Tower Hill is a station on the abandoned North Shore Branch of the Staten Island Railway, located in Tower Hill between the Port Richmond and Elm Park neighborhoods. The station lies between Treadwell and Sharpe Avenues about 3.4 mi from the Saint George Terminal, with two tracks and an island platform. It is one of the three best-preserved stations on the line, the other two being Port Richmond and the line's western terminus at Arlington, in Mariners Harbor.

==History==
The station opened on February 23, 1886. Formerly a surface station, it and the Port Richmond station one stop east were elevated onto the current concrete trestle in 1935 as part of an SIRT grade crossing elimination project, opening as an elevated station on February 25, 1937. West of the station past Nicholas Avenue, the line recedes into an open-cut.

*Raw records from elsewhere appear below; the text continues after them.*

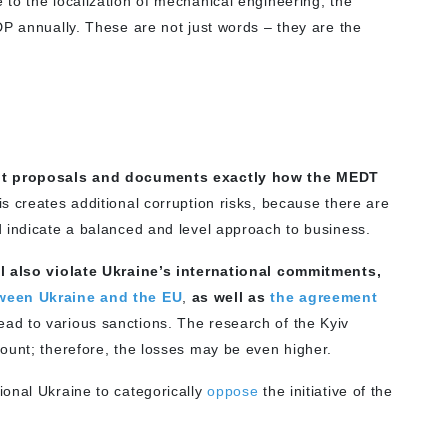
 to the localization of mechanical engineering, the
DP annually. These are not just words – they are the
ment proposals and documents exactly how the MEDT
is creates additional corruption risks, because there are
 indicate a balanced and level approach to business.
ll also violate Ukraine’s international commitments,
ween Ukraine and the EU
,
as well as
the agreement
ead to various sanctions. The research of the Kyiv
ount; therefore, the losses may be even higher.
onal Ukraine to categorically
oppose
the initiative of the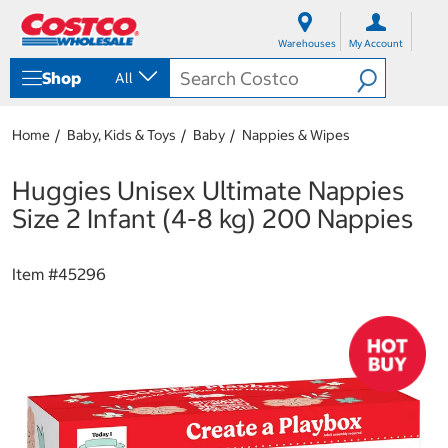
S
S
k
k
Warehouses
My Account
i
i
p
p
Shop
All
t
t
o
o
c
n
Home
Baby, Kids & Toys
Baby
Nappies & Wipes
o
a
n
v
t
i
Huggies Unisex Ultimate Nappies
e
g
Size 2 Infant (4-8 kg) 200 Nappies
n
a
t
t
i
Item #
45296
o
n
m
e
n
u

Tower Hill station closed on March 31, 1953, along with the South Beach Branch and the rest of the North Shore Branch.

== Station layout==
| P Platform level | Westbound | Trackbed |
Island platform, not in use
| Eastbound | Trackbed | |
| G | Street level | Exit/Entrance |

It is one of the few stations along the North Shore Branch still standing, although in ruins.

Like the nearby Port Richmond station, the station has a concrete island platform with a metal canopy and street staircases at both ends of the platform. The westernmost exit is at Treadwell Avenue. The easternmost exit is just east of Sharpe Avenue on private property, leading to an empty lot on Grove Avenue.